This report summarizes progress on the predictive text algorithm development. The focus for the first two weeks of activity has been establishing the development environment, reviewing the available data, and becoming familiar with the computational routines available for working with the textual datasets.
For the developement of the predictive text algorithm the JHU web scraping team has provided several data collections in four languages and from three sources with varying levels of formality. For this project, development will be limited in scope to using the English datasets.
The raw data may be retrieved from the Coursera site: Capstone Dataset
For brevity, the code chunk for downloading and extracting the data is not shown. From the extracted data sets, the relevant datasets are readily retrieved using functionality from the tm library.
# Set up dataset retrieval options
dd <- "./Coursera-SwiftKey/final/en_US"
dd.texts <- DirSource(directory=dd, encoding='UTF-8', mode="text" )
# Read data files into a volatile (in memory) corpus
corp <- VCorpus(dd.texts)
The raw data is summarized with the following metrics.
## Files FileSize MemSize Lines TotalWords AvgWords
## 1 en_US.blogs.txt 210160014 260567992 899288 37546246 41.75108
## 2 en_US.news.txt 205811889 20115064 77259 2674536 34.61779
## 3 en_US.twitter.txt 167105338 316041032 2360148 30093369 12.75063
The following example is a small extract from one of the datasets prior to cleaning activities.
# set up function for viewing data.

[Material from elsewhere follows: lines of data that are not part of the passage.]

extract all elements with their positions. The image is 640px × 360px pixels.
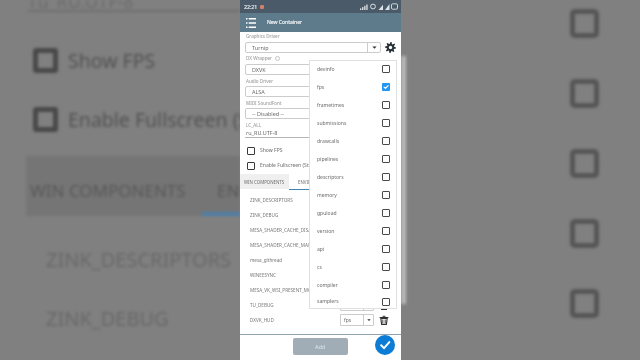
button[interactable]: Delete xyxy=(378,269,389,280)
staticText: descriptors xyxy=(317,174,382,181)
staticText: -- Disabled -- xyxy=(252,110,397,117)
staticText: cs xyxy=(317,264,382,271)
staticText: mesa_glthread xyxy=(250,257,340,263)
button[interactable]: ZINK_DEBUG xyxy=(250,207,389,222)
staticText: ALSA xyxy=(252,88,397,95)
staticText: DX Wrapper xyxy=(246,55,272,61)
button[interactable]: ENVIRONMENT xyxy=(289,174,338,189)
staticText: Add xyxy=(315,343,326,351)
button[interactable]: drawcalls xyxy=(317,132,390,150)
staticText: Audio Driver xyxy=(246,78,274,84)
button[interactable]: Delete xyxy=(378,254,389,265)
button[interactable]: ALSA xyxy=(245,86,397,97)
button[interactable]: devinfo xyxy=(317,60,390,78)
staticText: ENVIRONMENT xyxy=(298,179,330,185)
button[interactable]: DXVK_HUD xyxy=(250,312,389,327)
staticText: samplers xyxy=(317,298,382,305)
staticText: Show FPS xyxy=(68,47,156,74)
staticText: drawcalls xyxy=(317,138,382,145)
staticText: WINEESYNC xyxy=(250,272,340,278)
staticText: New Container xyxy=(267,19,303,26)
staticText: Graphics Driver xyxy=(246,33,280,39)
staticText: MIDI SoundFont xyxy=(246,100,282,106)
button[interactable]: version xyxy=(317,222,390,240)
staticText: version xyxy=(317,228,382,235)
button[interactable]: DRIVES xyxy=(338,174,401,189)
button[interactable]: Delete xyxy=(378,314,389,325)
button[interactable]: Enable Fullscreen (Stretched) xyxy=(247,159,401,172)
button[interactable]: WIN COMPONENTS xyxy=(240,174,289,189)
staticText: MESA_SHADER_CACHE_DISABLE xyxy=(250,227,340,233)
button[interactable]: Delete xyxy=(378,239,389,250)
staticText: compiler xyxy=(317,282,382,289)
button[interactable]: MESA_SHADER_CACHE_MAX_SIZE xyxy=(250,237,389,252)
staticText: ZINK_DESCRIPTORS xyxy=(250,197,340,203)
staticText: DXVK_HUD xyxy=(250,317,340,323)
button[interactable]: Confirm xyxy=(375,335,395,355)
button[interactable]: Delete xyxy=(378,209,389,220)
button[interactable]: api xyxy=(317,240,390,258)
button[interactable]: Show FPS xyxy=(247,144,401,157)
staticText: submissions xyxy=(317,120,382,127)
staticText: devinfo xyxy=(317,66,382,73)
button[interactable]: pipelines xyxy=(317,150,390,168)
button[interactable]: cs xyxy=(317,258,390,276)
button[interactable]: compiler xyxy=(317,276,390,294)
button[interactable]: MESA_VK_WSI_PRESENT_MODE xyxy=(250,282,389,297)
staticText: Show FPS xyxy=(260,147,283,154)
button[interactable]: submissions xyxy=(317,114,390,132)
button[interactable]: fps xyxy=(317,78,390,96)
button[interactable]: Driver settings xyxy=(384,41,397,54)
button[interactable]: Turnip xyxy=(245,42,381,53)
button[interactable]: ZINK_DESCRIPTORS xyxy=(250,192,389,207)
staticText: pipelines xyxy=(317,156,382,163)
staticText: Turnip xyxy=(252,44,367,51)
staticText: api xyxy=(317,246,382,253)
staticText: gpuload xyxy=(317,210,382,217)
button[interactable]: gpuload xyxy=(317,204,390,222)
staticText: LC_ALL xyxy=(246,122,262,128)
button[interactable]: frametimes xyxy=(317,96,390,114)
staticText: Enable Fullscreen (S xyxy=(68,106,250,133)
button[interactable]: Delete xyxy=(378,224,389,235)
staticText: ZINK_DESCRIPTORS xyxy=(46,246,232,273)
staticText: WIN COMPONENTS xyxy=(244,179,285,185)
button[interactable]: -- Disabled -- xyxy=(245,108,397,119)
button[interactable]: Add xyxy=(293,338,348,355)
button[interactable]: Delete xyxy=(378,194,389,205)
staticText: ZINK_DEBUG xyxy=(46,305,169,332)
staticText: memory xyxy=(317,192,382,199)
button[interactable]: WINEESYNC xyxy=(250,267,389,282)
button[interactable]: DXVK xyxy=(245,64,397,75)
button[interactable]: Delete xyxy=(378,284,389,295)
button[interactable]: memory xyxy=(317,186,390,204)
button[interactable]: TU_DEBUG xyxy=(250,297,389,312)
staticText: fps xyxy=(344,317,363,324)
staticText: fps xyxy=(317,84,382,91)
staticText: EN xyxy=(217,179,240,202)
staticText: ZINK_DEBUG xyxy=(250,212,340,218)
staticText: TU_DEBUG xyxy=(250,302,340,308)
staticText: Enable Fullscreen (Stretched) xyxy=(260,162,329,169)
button[interactable]: descriptors xyxy=(317,168,390,186)
button[interactable]: Delete xyxy=(378,299,389,310)
button[interactable]: Menu xyxy=(243,15,259,31)
staticText: ru_RU.UTF-8 xyxy=(246,129,278,136)
button[interactable]: samplers xyxy=(317,294,390,309)
staticText: DXVK xyxy=(252,66,397,73)
staticText: frametimes xyxy=(317,102,382,109)
button[interactable]: MESA_SHADER_CACHE_DISABLE xyxy=(250,222,389,237)
staticText: MESA_SHADER_CACHE_MAX_SIZE xyxy=(250,242,340,248)
staticText: WIN COMPONENTS xyxy=(30,179,186,202)
button[interactable]: mesa_glthread xyxy=(250,252,389,267)
staticText: MESA_VK_WSI_PRESENT_MODE xyxy=(250,287,340,293)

Acknowledgement to Graham@togaware for function
cor.view <- function(d,n){ d %>% extract2(n) %>% as.character() } # %>% writeLines() }
cor.view(corp,1)[5]
## [1] "With graduation season right around the corner, Nancy has whipped up a fun set to help you out with not only your graduation cards and gifts, but any occasion that brings on a change in one's life. I stamped the images in Memento Tuxedo Black and cut them out with circle Nestabilities. I embossed the kraft and red cardstock with TE's new Stars Impressions Plate, which is double sided and gives you 2 fantastic patterns. You can see how to use the Impressions Plates in this tutorial Taylor created. Just one pass through your die cut machine using the Embossing Pad Kit is all you need to do - super easy!"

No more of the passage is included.